Le sang paraissait venir du plancher du 2e étage ; il monta voir ce que c'était.

 

La porte était seulement fermée au loquet.

 

Quand il l'entrebâilla, elle offrit une certaine résistance.

 

Il se pencha à l'intérieur pour savoir ce qui la retenait, et vit, tout à coup, étendue derrière la porte,

le corps de Mlle Le Moult, âgée de 82 ans.

Elle était bâillonnée et ne donnait plus signe de vie.

 

Mlle Le Moult est propriétaire de l'immeuble.

 

Les locaux du rez-de-chaussée sont occupés par

MM. Le Saout, coutelier, et Guézel, camionneur.

 

Le premier étage sert de bureau à M. Pitet.

 

Mlle Le Moult occupait tout le deuxième.

 

Les mansardes étaient inoccupées.

 

Mlle Le Moult n'avait pas de domestique, mais seulement une femme de ménage,

qui venait tous les matins lui chercher de l'eau et faire ses courses.

 

L'octogénaire, le soir, se trouvait donc seule dans sa maison.

 

Tous les soirs, entre 8 h. 30 et neuf heures, elle descendait fermer la porte de la rue et remontait ensuite

à son appartement.

 

Ce matin, vers 8 h. 30, dès que nous eûmes connaissance du crime, nous nous sommes rendus sur les lieux

où se trouvaient déjà MM. Kérébel, maire ; le docteur Bodros, médecin légiste ;

Bichon, commissaire de police, et son brigadier, M. Le Moal.

 

Une demi-heure après, arrivaient MM. Rosel, procureur ; Prigent, juge d'instruction, et Le Tous, commis greffier.

 

Nous avons dit que Mlle Le Moult descendait chaque soir fermer la porte entre 8 h. 30 et neuf heures.

 

C'est peu après qu'elle eut fermé la porte de la rue que la victime a dû être assaillie, car, d’après les constatations du docteur Bodros, la rigidité cadavérique indiquait que la mort avait eu lieu hier soir, vers 9 h. 30.

 

La vieille demoiselle avait reçu derrière l'oreille droite deux coups de couteau qui semblent avoir été portés

par une main experte.

 

Elle a été littéralement saignée.

 

Près du cadavre, on a trouvé un méchant couteau de table au bout pointu, dont le manche était ébranlé.
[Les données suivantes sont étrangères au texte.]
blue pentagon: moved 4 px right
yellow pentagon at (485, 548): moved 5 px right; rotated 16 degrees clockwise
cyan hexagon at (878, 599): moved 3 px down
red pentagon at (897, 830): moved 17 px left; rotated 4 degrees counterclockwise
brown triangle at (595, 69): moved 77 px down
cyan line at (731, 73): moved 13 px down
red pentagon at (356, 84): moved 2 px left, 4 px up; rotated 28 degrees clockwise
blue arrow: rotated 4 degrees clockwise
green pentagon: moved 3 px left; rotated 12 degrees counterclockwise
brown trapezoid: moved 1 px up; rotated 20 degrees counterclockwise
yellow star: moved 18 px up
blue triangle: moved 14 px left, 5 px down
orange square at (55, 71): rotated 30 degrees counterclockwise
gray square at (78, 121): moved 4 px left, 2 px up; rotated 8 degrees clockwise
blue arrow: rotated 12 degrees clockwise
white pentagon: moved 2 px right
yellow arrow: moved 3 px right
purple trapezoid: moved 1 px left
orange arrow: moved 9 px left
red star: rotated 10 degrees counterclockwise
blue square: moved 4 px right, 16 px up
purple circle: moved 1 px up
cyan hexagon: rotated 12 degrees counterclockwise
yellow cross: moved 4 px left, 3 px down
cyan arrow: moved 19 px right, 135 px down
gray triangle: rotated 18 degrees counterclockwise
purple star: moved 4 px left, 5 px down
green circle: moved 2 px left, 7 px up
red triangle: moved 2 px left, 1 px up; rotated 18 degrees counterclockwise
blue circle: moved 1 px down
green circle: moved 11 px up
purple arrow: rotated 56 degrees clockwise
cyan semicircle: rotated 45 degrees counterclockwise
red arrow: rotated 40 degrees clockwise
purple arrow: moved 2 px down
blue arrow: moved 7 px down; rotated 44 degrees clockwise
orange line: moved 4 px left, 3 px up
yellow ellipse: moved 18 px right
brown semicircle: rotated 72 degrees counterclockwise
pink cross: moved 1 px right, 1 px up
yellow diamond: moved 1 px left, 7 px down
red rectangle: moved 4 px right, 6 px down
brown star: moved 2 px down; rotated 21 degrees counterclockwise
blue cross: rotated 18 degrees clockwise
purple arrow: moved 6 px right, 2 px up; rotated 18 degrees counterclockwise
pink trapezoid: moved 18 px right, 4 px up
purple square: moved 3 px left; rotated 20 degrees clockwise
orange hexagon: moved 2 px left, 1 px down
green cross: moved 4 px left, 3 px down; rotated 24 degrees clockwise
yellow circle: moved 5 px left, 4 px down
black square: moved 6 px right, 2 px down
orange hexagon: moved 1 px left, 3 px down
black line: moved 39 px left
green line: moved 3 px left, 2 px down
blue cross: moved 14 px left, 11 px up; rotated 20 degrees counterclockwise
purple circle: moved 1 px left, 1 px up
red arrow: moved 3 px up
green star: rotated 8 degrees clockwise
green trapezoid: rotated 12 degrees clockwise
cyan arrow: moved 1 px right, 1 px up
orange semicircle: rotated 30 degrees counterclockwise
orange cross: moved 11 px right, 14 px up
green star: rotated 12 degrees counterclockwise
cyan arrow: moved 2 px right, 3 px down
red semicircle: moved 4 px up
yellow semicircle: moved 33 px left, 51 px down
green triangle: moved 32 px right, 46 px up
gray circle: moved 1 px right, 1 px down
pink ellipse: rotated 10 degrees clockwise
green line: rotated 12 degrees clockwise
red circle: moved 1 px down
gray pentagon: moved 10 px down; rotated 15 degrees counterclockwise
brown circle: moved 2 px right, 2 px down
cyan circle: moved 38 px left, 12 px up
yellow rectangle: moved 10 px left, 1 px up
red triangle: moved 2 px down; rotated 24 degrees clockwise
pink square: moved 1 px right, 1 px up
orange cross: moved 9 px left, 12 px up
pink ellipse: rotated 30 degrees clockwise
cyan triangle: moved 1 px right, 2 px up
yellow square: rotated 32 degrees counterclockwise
Il était tâché de sang, et des cheveux y adhéraient.

 

Est-ce là l'arme qui a servi au crime, ou bien a-t-elle été maquillée ainsi pour donner le change ?

 

Dans la pièce principale donnant sur la place,

les armoires et les commodes avaient été forcées.

 

On n'y a trouvé que des porte-monnaie vides

et un petit sac de toile également vide.

 

La victime ne devait pas être couchée,

car les lits jumeaux de l'alcôve n'étaient pas défaits.

 

Une bougie entière, qui avait à peine brûlé dix minutes, indique que le crime et le vol ont été rapidement exécutés.

 

Un bout de cigarette qui était très sec a été trouvé sur le parquet.

 

L'octogénaire passait pour avoir beaucoup d'argent chez elle.

 

Les titres étaient déposés chez son notaire.

 

Elle recevait souvent la visite d'individus qui venaient lui demander l'aumône.

 

Mais la pauvre femme, qui était d'une avarice sordide, ne devait pas être bien généreuse envers eux.

 

Quelques individus suspectés ont été interrogés par M. Bichon, commissaire de police.

 

L'un d'entre eux n'a pu donner l'emploi de son temps la dernière nuit.

 

On ne croit pas que le crime ait été commis par des personnes habitant Morlaix.

 

Les individus suspectés n'auraient, pense-t-on, que servi d'indicateur, comme le fait s'est déjà produit pour certains vols dont nous avons entretenu en leur temps nos lecteurs.

 

Ce crime a causé une grosse émotion parmi la paisible population morlaisienne.

 

Toute la journée les curieux n'ont cessé d'affluer place de Viarmes.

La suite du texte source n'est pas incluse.